Recent initiatives like SaskForward, which formed in 2017 as a means of constructing an alternative vision of “transformational change,” have brought together a coalition of civil society groups to work on charting a different political path for Saskatchewan. The Saskatchewan Federation of Labour has launched the Own It! campaign, designed to reach out across the labour movement to build a larger fight-back strategy and Unifor, CUPE, SEIU-West and SGEU have been vocal critics of the Saskatchewan Party's austerity agenda. Equally promising is that the Fight for $15 and Fairness movement that has been growing across North America has surfaced in the province. Meanwhile, the Saskatchewan Teachers Federation (STF) has remained virtually silent as their members face layoffs and significant funding cuts. Adding teachers to the chorus of anti-austerity efforts could create conditions for mass demonstrations against the government not unlike Ontario's Days of Action. If the Saskatchewan Union of Nurses (SUN) were to add their significant influence to the struggle by joining forces with healthcare unions already engaged in the fight, we are convinced that the movement would be a formidable obstacle to the government's austerity agenda.

What is required now is the capacity to bridge public sector austerity and labour struggles with the conditions of employment and poverty facing low-wage workers and sectors in Saskatchewan. There is also a need for engagement with the growing number of refugees, migrant workers, and immigrants that call the province home. Anti-colonial, anti-racism, and feminist struggles combined with environmental justice also need to become a mainstay of community mobilization. This must be done with a focus on enacting change at the local and provincial levels of government. Most importantly, it's critical that this energy is channeled into community-based movements, and not partisan political action alone. Recognizing that the NDP's time in government during the 1990s and 2000s was defined by its own brand of austerity should not be forgotten. Now is the time to create a broader, inclusive, and democratic alternative to the austerity driven “Saskatchewan Advantage.”
- Larry Elliott writes that the growth of toxic populism can be seen as a natural response to "unpopulist" policies which have further enriched the wealthy at the expense of the public. And on that front, Alex Cobham and Petr Jansky tally up (PDF) the hundreds of billions of dollars of corporate taxes lost each year to a combination of lowered corporate tax rates and offshore tax avoidance.

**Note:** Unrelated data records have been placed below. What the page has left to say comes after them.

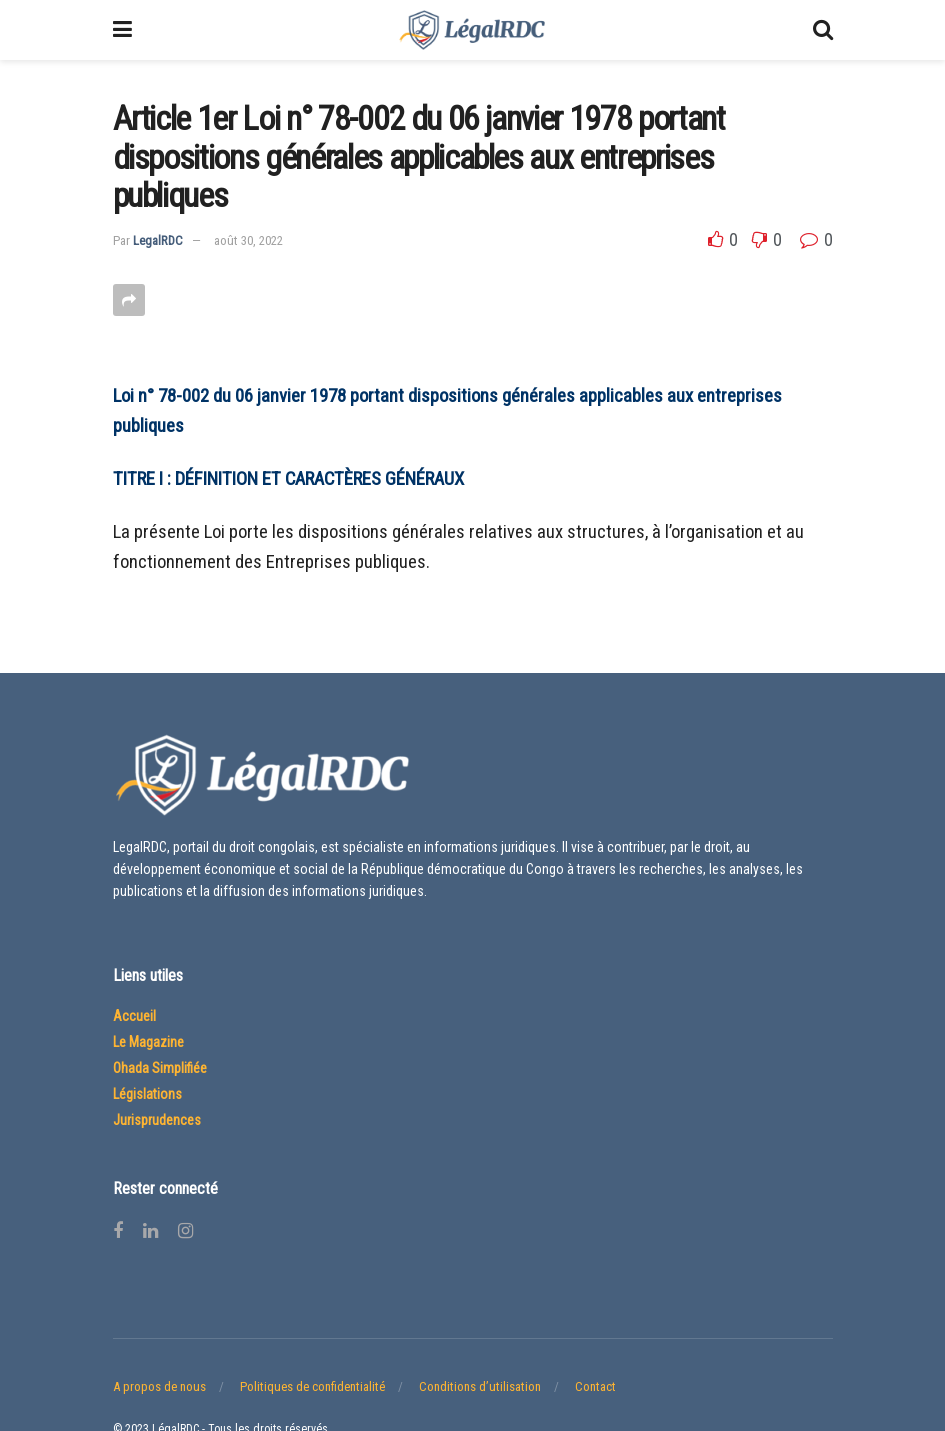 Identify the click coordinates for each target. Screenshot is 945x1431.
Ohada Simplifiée (160, 1068)
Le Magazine (148, 1042)
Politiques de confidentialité (312, 1386)
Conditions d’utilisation (480, 1386)
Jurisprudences (157, 1120)
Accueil (134, 1016)
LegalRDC (158, 240)
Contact (595, 1386)
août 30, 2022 (248, 240)
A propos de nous (159, 1386)
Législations (147, 1094) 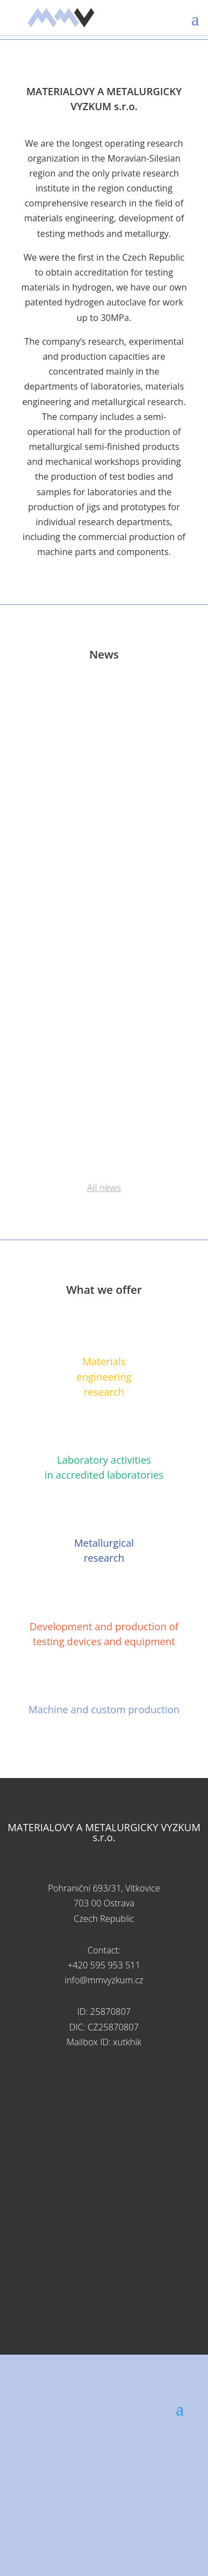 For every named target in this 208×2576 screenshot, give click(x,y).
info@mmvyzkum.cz (104, 1980)
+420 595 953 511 (104, 1965) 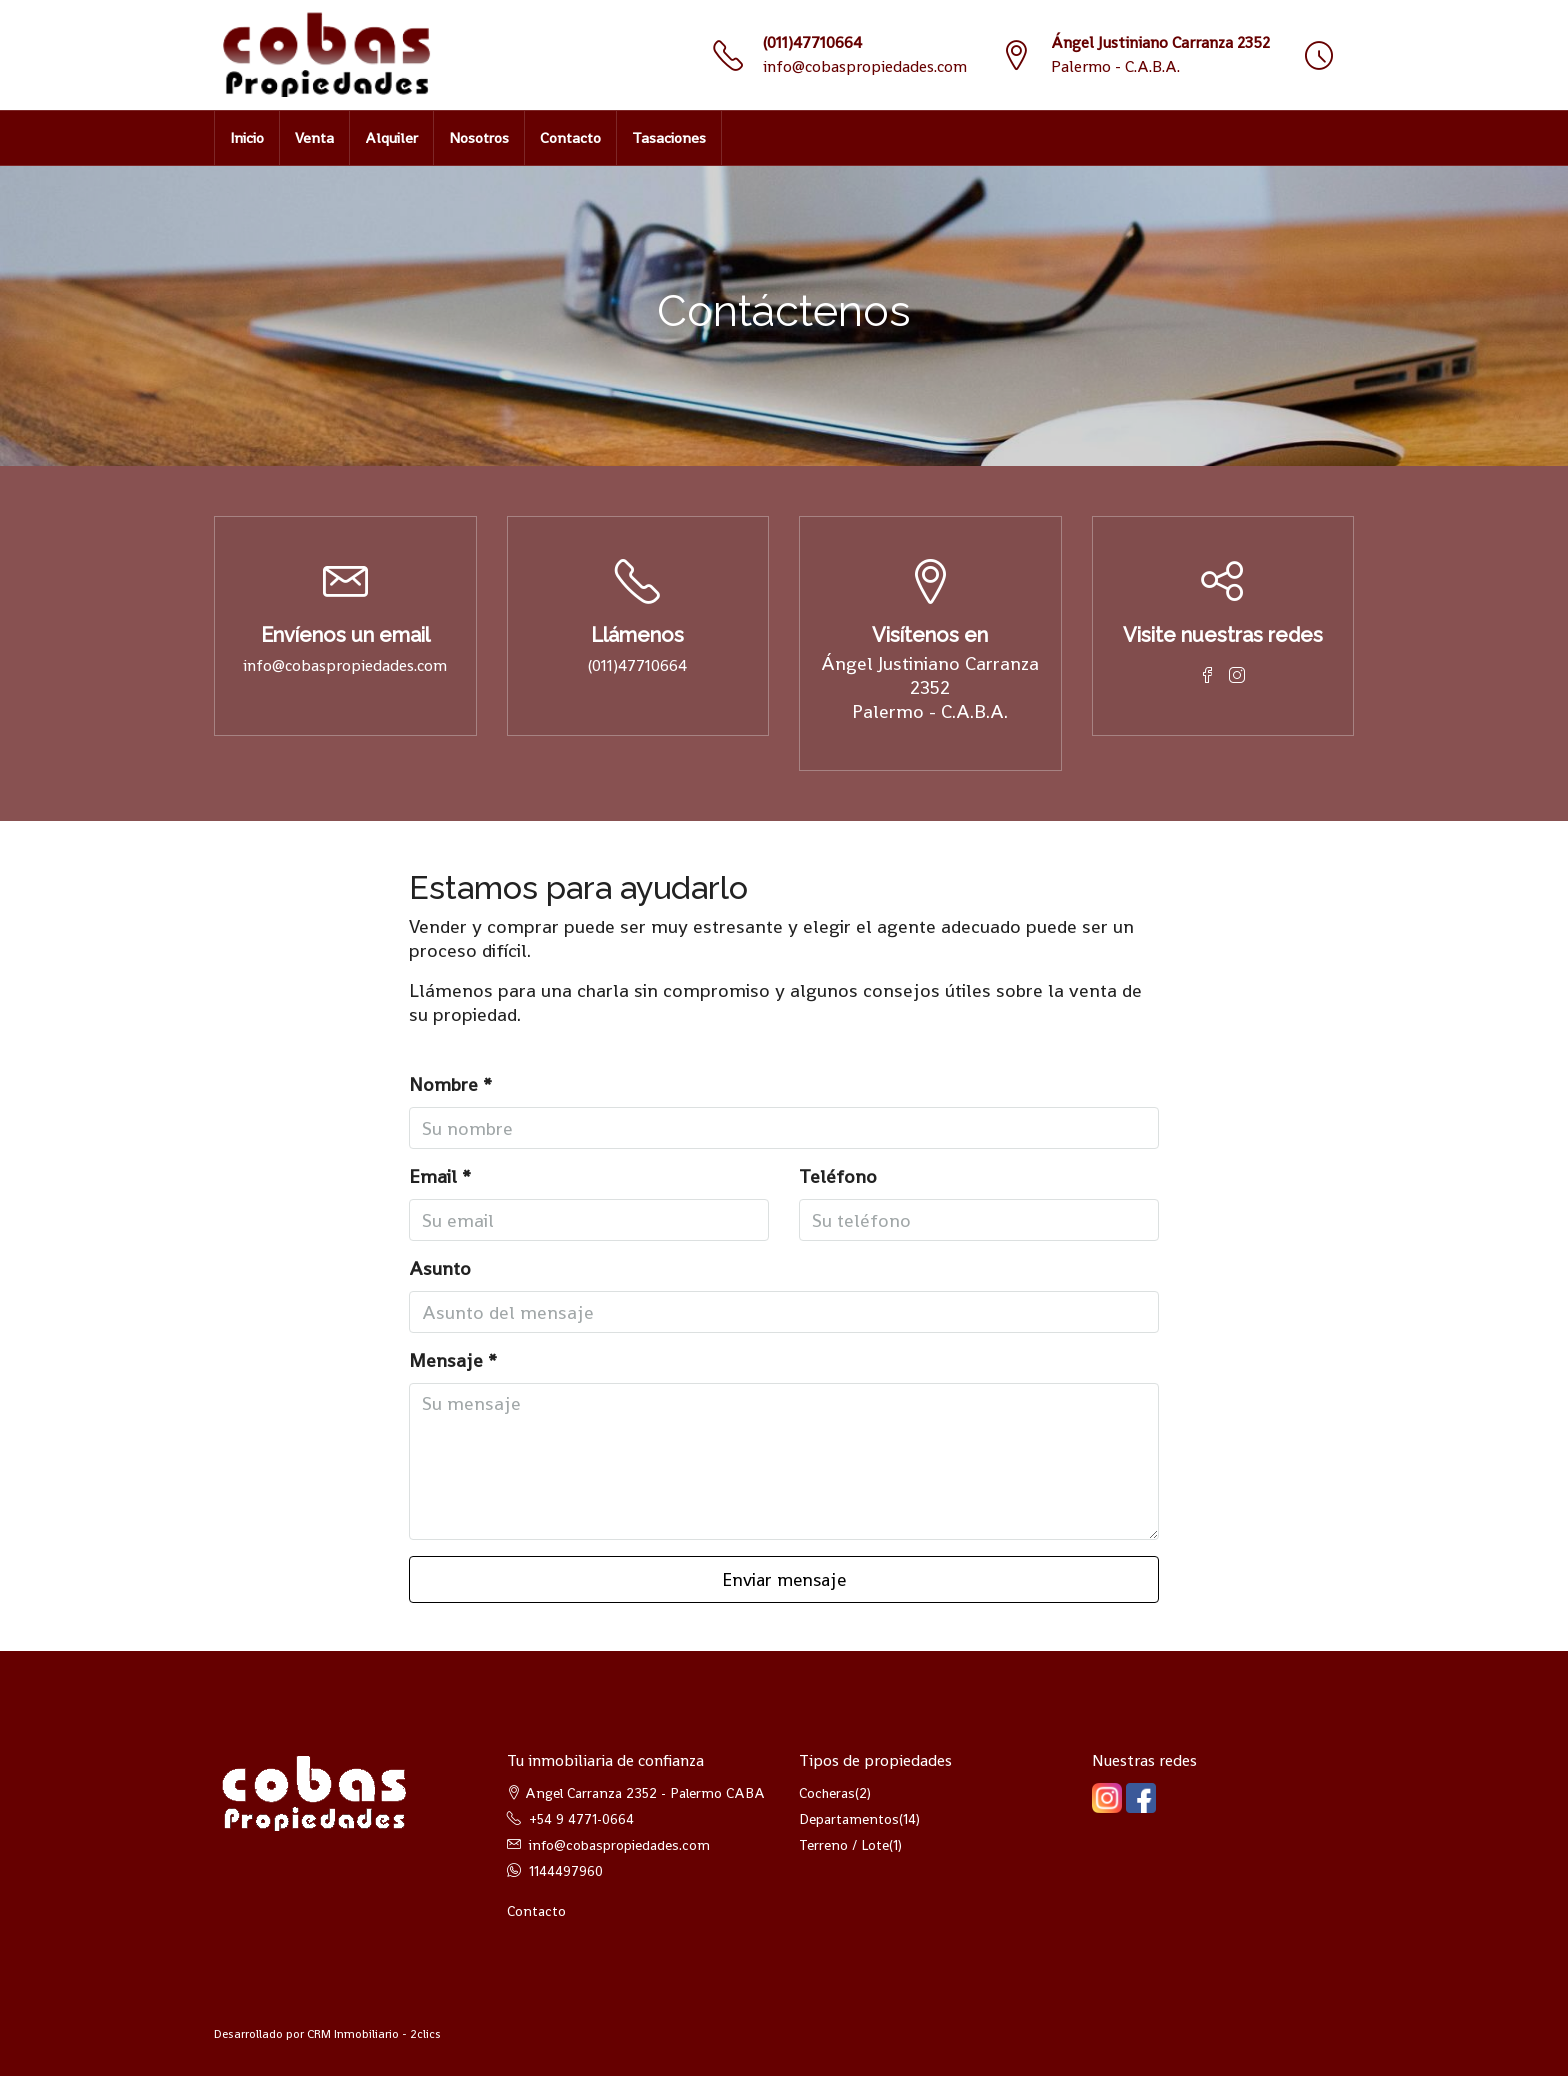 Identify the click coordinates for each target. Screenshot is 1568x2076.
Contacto (570, 137)
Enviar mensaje (784, 1579)
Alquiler (391, 137)
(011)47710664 (812, 42)
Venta (314, 137)
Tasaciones (669, 137)
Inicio (247, 137)
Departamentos (849, 1819)
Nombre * (450, 1085)
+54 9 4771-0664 (581, 1819)
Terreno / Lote (844, 1845)
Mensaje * (453, 1361)
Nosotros (479, 137)
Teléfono (838, 1177)
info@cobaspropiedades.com (865, 66)
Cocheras (827, 1793)
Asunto (440, 1269)
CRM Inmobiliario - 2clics (374, 2034)
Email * (440, 1177) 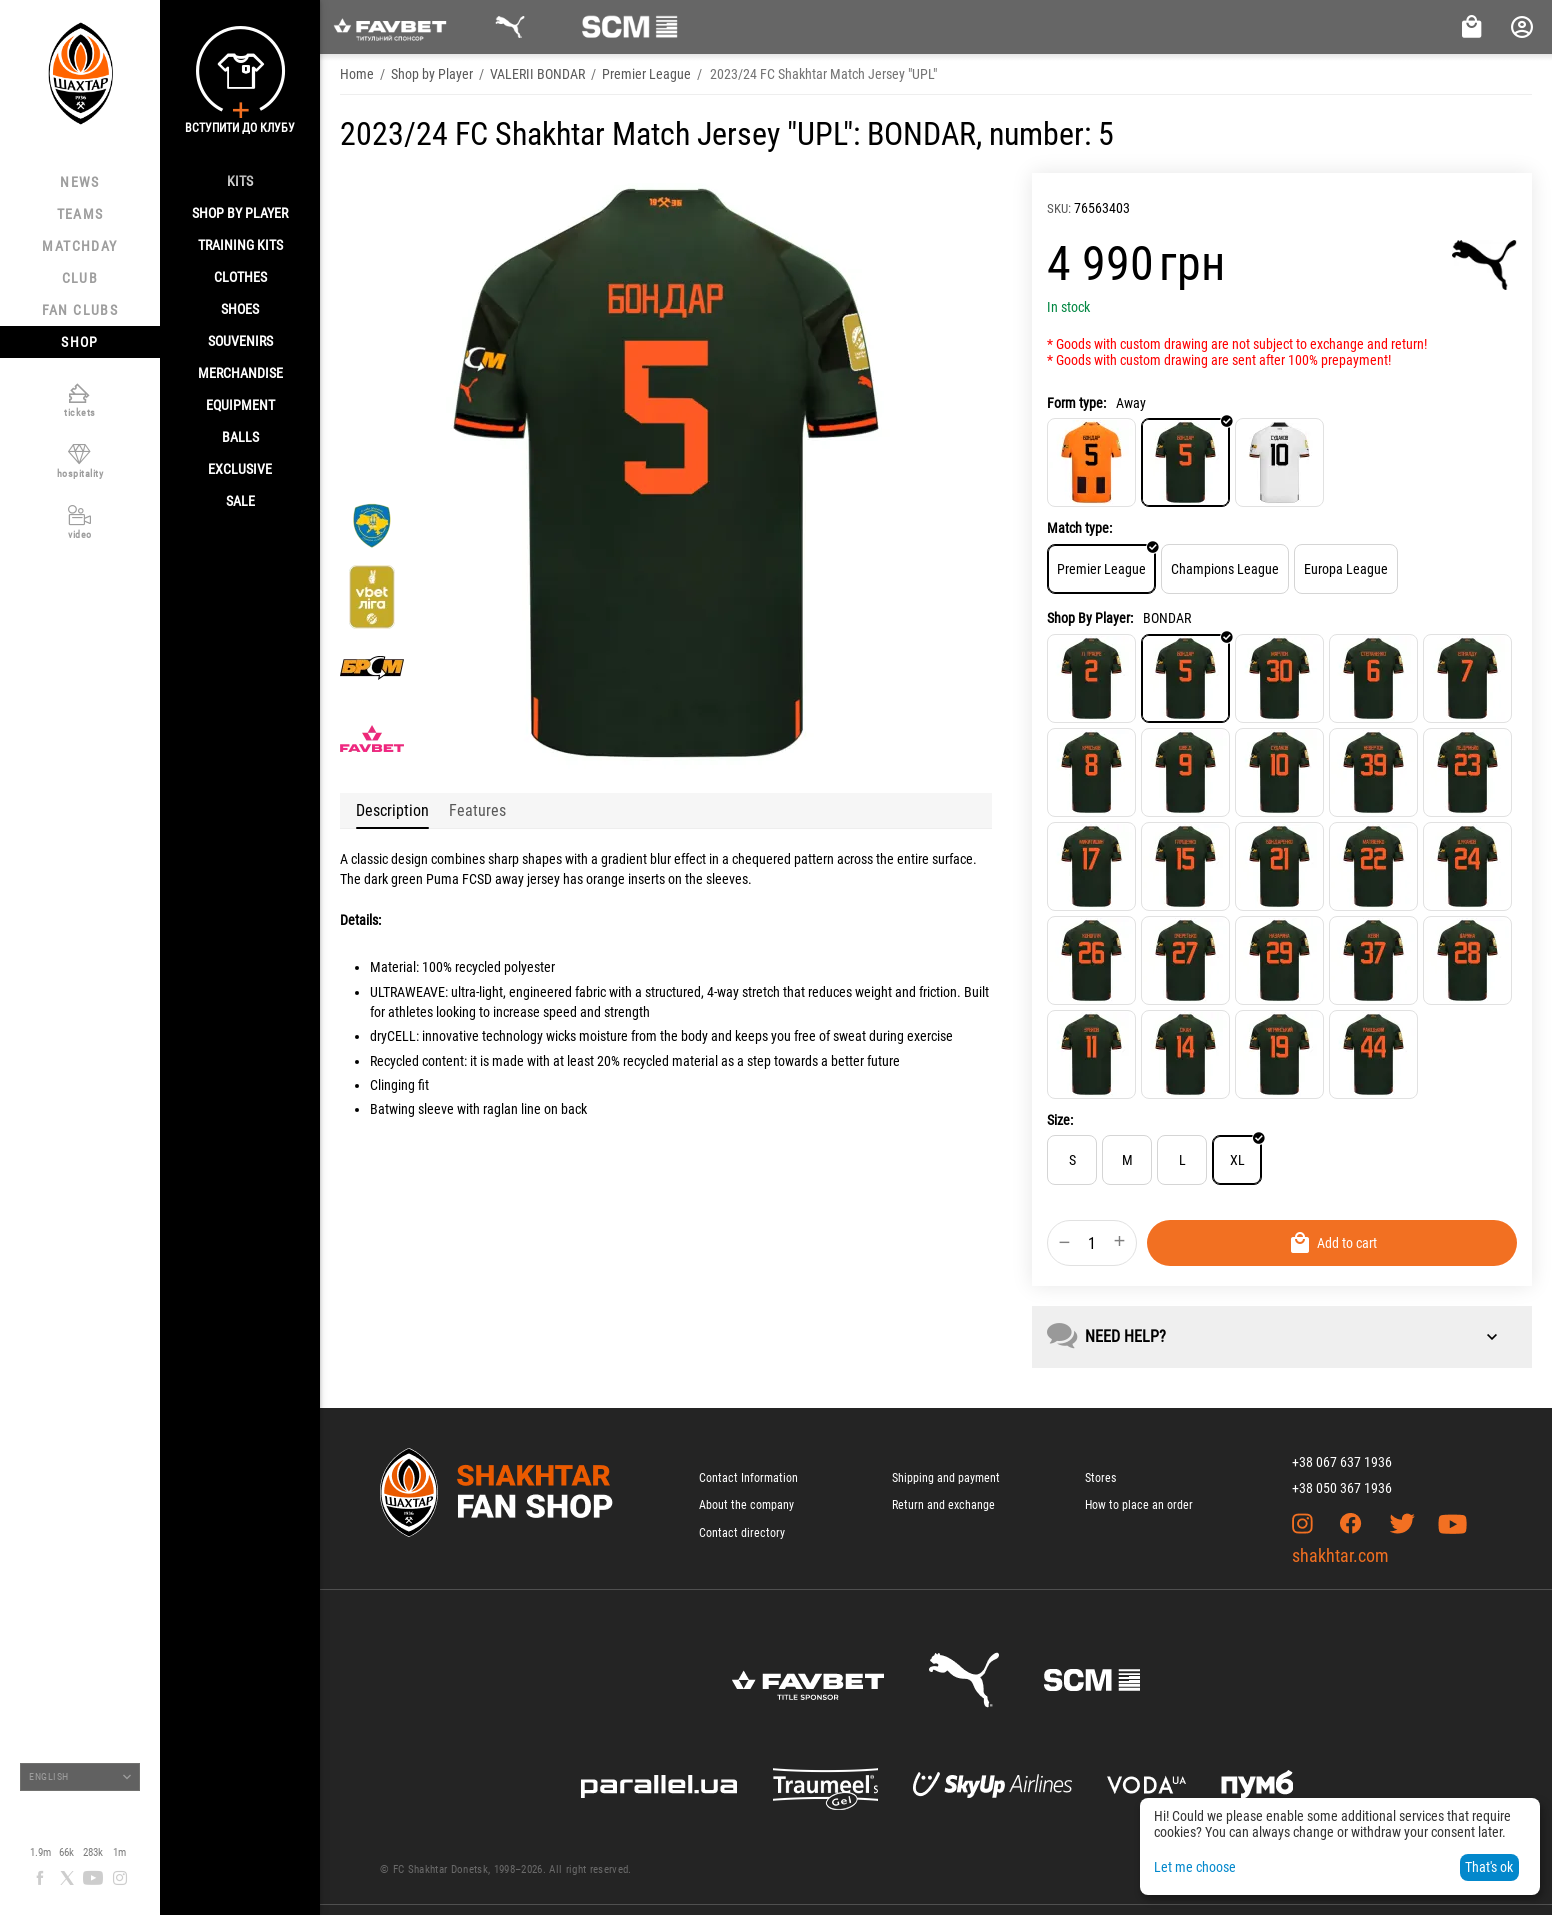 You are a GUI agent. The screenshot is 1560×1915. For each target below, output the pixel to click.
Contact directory (742, 1533)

- Sid Ryan argues that this year's federal budget represents the return of the traditional, cynical Liberal Party - though I'm not sure when they're supposed to have gone away.

- Greg Suttor points to Canada's history of social housing development as showing the importance of the federal initiative that's sorely lacking under Justin Trudeau. And Kent Driscoll reports on the dire state of housing in Nunavut due to a lack of public investment.

- Finally, Jon Stone points out a multipartisan UK report favouring the introduction of separate parental leave for each parent in a family.